(Beginning of Available data)

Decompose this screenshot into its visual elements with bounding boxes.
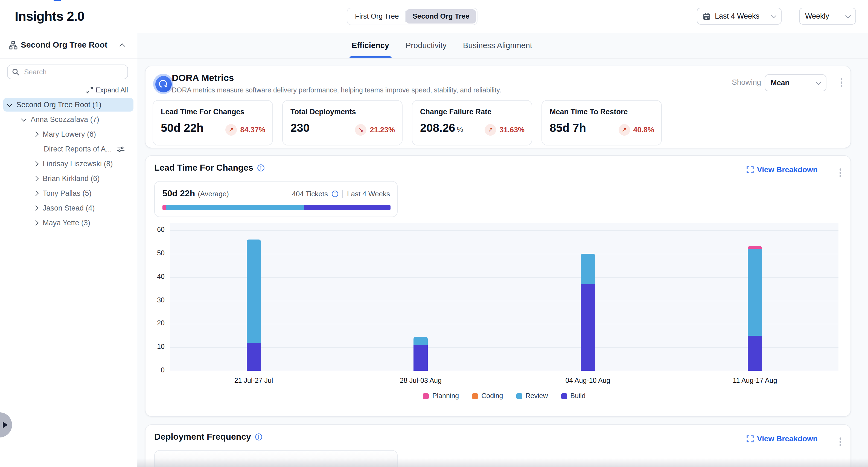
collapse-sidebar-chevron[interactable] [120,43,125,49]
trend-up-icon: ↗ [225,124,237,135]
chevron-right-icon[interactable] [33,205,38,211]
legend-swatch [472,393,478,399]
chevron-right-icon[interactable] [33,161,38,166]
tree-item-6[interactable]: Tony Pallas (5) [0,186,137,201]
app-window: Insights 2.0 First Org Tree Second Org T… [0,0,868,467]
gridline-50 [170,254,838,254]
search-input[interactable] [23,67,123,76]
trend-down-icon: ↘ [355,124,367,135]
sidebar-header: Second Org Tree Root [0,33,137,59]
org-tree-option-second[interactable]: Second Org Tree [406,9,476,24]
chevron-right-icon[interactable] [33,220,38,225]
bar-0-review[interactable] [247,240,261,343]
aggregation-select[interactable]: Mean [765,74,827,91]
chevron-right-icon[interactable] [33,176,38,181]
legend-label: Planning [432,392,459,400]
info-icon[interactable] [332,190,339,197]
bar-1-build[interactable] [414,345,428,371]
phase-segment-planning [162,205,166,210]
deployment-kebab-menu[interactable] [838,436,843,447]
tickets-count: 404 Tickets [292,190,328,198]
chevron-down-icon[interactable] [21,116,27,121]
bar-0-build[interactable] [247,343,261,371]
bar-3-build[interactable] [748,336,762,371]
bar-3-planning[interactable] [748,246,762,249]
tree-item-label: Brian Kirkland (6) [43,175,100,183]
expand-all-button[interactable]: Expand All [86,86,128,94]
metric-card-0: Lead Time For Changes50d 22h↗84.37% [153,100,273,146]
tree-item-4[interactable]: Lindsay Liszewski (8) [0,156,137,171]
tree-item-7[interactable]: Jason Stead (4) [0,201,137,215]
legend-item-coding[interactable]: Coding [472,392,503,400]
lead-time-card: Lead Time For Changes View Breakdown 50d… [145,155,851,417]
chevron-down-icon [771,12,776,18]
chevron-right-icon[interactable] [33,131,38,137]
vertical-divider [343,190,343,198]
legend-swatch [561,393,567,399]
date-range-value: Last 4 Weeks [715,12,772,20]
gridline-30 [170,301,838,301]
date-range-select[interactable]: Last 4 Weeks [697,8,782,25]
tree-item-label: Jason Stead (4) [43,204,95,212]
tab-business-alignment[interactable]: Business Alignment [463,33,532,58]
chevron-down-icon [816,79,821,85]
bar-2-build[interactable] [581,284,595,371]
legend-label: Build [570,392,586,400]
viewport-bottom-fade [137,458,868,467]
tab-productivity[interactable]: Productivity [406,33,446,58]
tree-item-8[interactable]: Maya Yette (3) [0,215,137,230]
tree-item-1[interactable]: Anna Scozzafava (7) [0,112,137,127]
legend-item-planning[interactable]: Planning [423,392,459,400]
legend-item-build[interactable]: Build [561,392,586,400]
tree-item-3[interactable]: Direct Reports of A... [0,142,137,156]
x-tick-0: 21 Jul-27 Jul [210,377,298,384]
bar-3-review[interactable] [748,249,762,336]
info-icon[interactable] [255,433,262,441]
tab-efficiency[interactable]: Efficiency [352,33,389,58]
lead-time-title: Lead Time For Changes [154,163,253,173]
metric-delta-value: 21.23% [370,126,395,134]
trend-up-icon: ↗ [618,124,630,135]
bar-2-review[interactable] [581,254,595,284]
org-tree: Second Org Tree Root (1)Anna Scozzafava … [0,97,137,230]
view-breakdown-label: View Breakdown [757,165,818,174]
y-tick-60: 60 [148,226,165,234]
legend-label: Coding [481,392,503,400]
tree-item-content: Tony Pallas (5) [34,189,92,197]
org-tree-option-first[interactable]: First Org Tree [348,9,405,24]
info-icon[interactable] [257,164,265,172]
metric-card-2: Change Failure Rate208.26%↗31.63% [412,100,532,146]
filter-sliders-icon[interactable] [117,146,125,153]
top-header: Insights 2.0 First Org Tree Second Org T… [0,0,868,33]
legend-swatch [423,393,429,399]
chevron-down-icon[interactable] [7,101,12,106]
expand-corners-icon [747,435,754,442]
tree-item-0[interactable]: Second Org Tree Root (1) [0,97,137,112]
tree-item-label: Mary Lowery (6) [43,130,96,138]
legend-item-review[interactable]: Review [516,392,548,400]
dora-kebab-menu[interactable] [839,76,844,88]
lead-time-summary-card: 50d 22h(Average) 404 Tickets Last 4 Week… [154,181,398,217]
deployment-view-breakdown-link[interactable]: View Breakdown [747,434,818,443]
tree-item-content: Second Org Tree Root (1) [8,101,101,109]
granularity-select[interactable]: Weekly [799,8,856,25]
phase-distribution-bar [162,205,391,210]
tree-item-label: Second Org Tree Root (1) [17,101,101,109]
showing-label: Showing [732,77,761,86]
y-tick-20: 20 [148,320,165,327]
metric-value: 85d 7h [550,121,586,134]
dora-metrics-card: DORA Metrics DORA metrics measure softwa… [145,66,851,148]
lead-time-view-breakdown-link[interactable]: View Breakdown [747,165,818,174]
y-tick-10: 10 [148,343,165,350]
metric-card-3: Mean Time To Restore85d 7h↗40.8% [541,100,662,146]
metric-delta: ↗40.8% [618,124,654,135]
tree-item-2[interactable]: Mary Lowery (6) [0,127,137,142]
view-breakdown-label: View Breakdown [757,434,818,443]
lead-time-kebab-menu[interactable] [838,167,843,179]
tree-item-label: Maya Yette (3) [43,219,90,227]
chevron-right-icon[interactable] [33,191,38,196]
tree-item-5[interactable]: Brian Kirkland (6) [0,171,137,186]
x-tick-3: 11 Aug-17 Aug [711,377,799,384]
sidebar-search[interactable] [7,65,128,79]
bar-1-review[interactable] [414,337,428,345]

(End of Available data)

What is required: Copy the records exactly, minus any pictures.

Written solution:
Decompose this screenshot into its visual elements with bounding boxes.
collapse-sidebar-chevron[interactable] [120,43,125,49]
trend-up-icon: ↗ [225,124,237,135]
chevron-right-icon[interactable] [33,205,38,211]
legend-swatch [472,393,478,399]
chevron-right-icon[interactable] [33,161,38,166]
tree-item-6[interactable]: Tony Pallas (5) [0,186,137,201]
app-window: Insights 2.0 First Org Tree Second Org T… [0,0,868,467]
gridline-50 [170,254,838,254]
search-input[interactable] [23,67,123,76]
trend-down-icon: ↘ [355,124,367,135]
sidebar-header: Second Org Tree Root [0,33,137,59]
org-tree-option-second[interactable]: Second Org Tree [406,9,476,24]
chevron-right-icon[interactable] [33,220,38,225]
bar-0-review[interactable] [247,240,261,343]
aggregation-select[interactable]: Mean [765,74,827,91]
chevron-right-icon[interactable] [33,176,38,181]
legend-label: Planning [432,392,459,400]
info-icon[interactable] [332,190,339,197]
bar-1-build[interactable] [414,345,428,371]
phase-segment-planning [162,205,166,210]
deployment-kebab-menu[interactable] [838,436,843,447]
tickets-count: 404 Tickets [292,190,328,198]
chevron-down-icon[interactable] [21,116,27,121]
bar-0-build[interactable] [247,343,261,371]
bar-3-build[interactable] [748,336,762,371]
bar-3-planning[interactable] [748,246,762,249]
tree-item-label: Brian Kirkland (6) [43,175,100,183]
expand-all-button[interactable]: Expand All [86,86,128,94]
metric-card-0: Lead Time For Changes50d 22h↗84.37% [153,100,273,146]
tree-item-4[interactable]: Lindsay Liszewski (8) [0,156,137,171]
tree-item-7[interactable]: Jason Stead (4) [0,201,137,215]
legend-item-coding[interactable]: Coding [472,392,503,400]
lead-time-card: Lead Time For Changes View Breakdown 50d… [145,155,851,417]
chevron-down-icon [771,12,776,18]
chevron-right-icon[interactable] [33,131,38,137]
vertical-divider [343,190,343,198]
legend-swatch [561,393,567,399]
date-range-value: Last 4 Weeks [715,12,772,20]
gridline-30 [170,301,838,301]
date-range-select[interactable]: Last 4 Weeks [697,8,782,25]
tree-item-label: Jason Stead (4) [43,204,95,212]
tab-business-alignment[interactable]: Business Alignment [463,33,532,58]
chevron-down-icon [816,79,821,85]
bar-2-build[interactable] [581,284,595,371]
legend-label: Build [570,392,586,400]
viewport-bottom-fade [137,458,868,467]
tab-productivity[interactable]: Productivity [406,33,446,58]
tree-item-8[interactable]: Maya Yette (3) [0,215,137,230]
tree-item-1[interactable]: Anna Scozzafava (7) [0,112,137,127]
legend-item-planning[interactable]: Planning [423,392,459,400]
legend-item-build[interactable]: Build [561,392,586,400]
tree-item-3[interactable]: Direct Reports of A... [0,142,137,156]
x-tick-0: 21 Jul-27 Jul [210,377,298,384]
bar-3-review[interactable] [748,249,762,336]
info-icon[interactable] [255,433,262,441]
tab-efficiency[interactable]: Efficiency [352,33,389,58]
lead-time-title: Lead Time For Changes [154,163,253,173]
metric-delta-value: 21.23% [370,126,395,134]
trend-up-icon: ↗ [618,124,630,135]
bar-2-review[interactable] [581,254,595,284]
org-tree: Second Org Tree Root (1)Anna Scozzafava … [0,97,137,230]
view-breakdown-label: View Breakdown [757,165,818,174]
y-tick-60: 60 [148,226,165,234]
legend-label: Coding [481,392,503,400]
tree-item-content: Tony Pallas (5) [34,189,92,197]
org-tree-option-first[interactable]: First Org Tree [348,9,405,24]
info-icon[interactable] [257,164,265,172]
metric-card-2: Change Failure Rate208.26%↗31.63% [412,100,532,146]
filter-sliders-icon[interactable] [117,146,125,153]
top-header: Insights 2.0 First Org Tree Second Org T… [0,0,868,33]
legend-swatch [423,393,429,399]
chevron-down-icon[interactable] [7,101,12,106]
expand-corners-icon [747,435,754,442]
tree-item-0[interactable]: Second Org Tree Root (1) [0,97,137,112]
tree-item-label: Mary Lowery (6) [43,130,96,138]
legend-item-review[interactable]: Review [516,392,548,400]
dora-kebab-menu[interactable] [839,76,844,88]
lead-time-summary-card: 50d 22h(Average) 404 Tickets Last 4 Week… [154,181,398,217]
deployment-view-breakdown-link[interactable]: View Breakdown [747,434,818,443]
tree-item-content: Second Org Tree Root (1) [8,101,101,109]
granularity-select[interactable]: Weekly [799,8,856,25]
phase-distribution-bar [162,205,391,210]
tree-item-label: Second Org Tree Root (1) [17,101,101,109]
showing-label: Showing [732,77,761,86]
y-tick-20: 20 [148,320,165,327]
metric-value: 85d 7h [550,121,586,134]
dora-metrics-card: DORA Metrics DORA metrics measure softwa… [145,66,851,148]
lead-time-view-breakdown-link[interactable]: View Breakdown [747,165,818,174]
y-tick-10: 10 [148,343,165,350]
metric-card-3: Mean Time To Restore85d 7h↗40.8% [541,100,662,146]
metric-delta: ↗40.8% [618,124,654,135]
tree-item-2[interactable]: Mary Lowery (6) [0,127,137,142]
view-breakdown-label: View Breakdown [757,434,818,443]
lead-time-kebab-menu[interactable] [838,167,843,179]
tree-item-label: Maya Yette (3) [43,219,90,227]
chevron-right-icon[interactable] [33,191,38,196]
tree-item-5[interactable]: Brian Kirkland (6) [0,171,137,186]
x-tick-3: 11 Aug-17 Aug [711,377,799,384]
sidebar-search[interactable] [7,65,128,79]
bar-1-review[interactable] [414,337,428,345]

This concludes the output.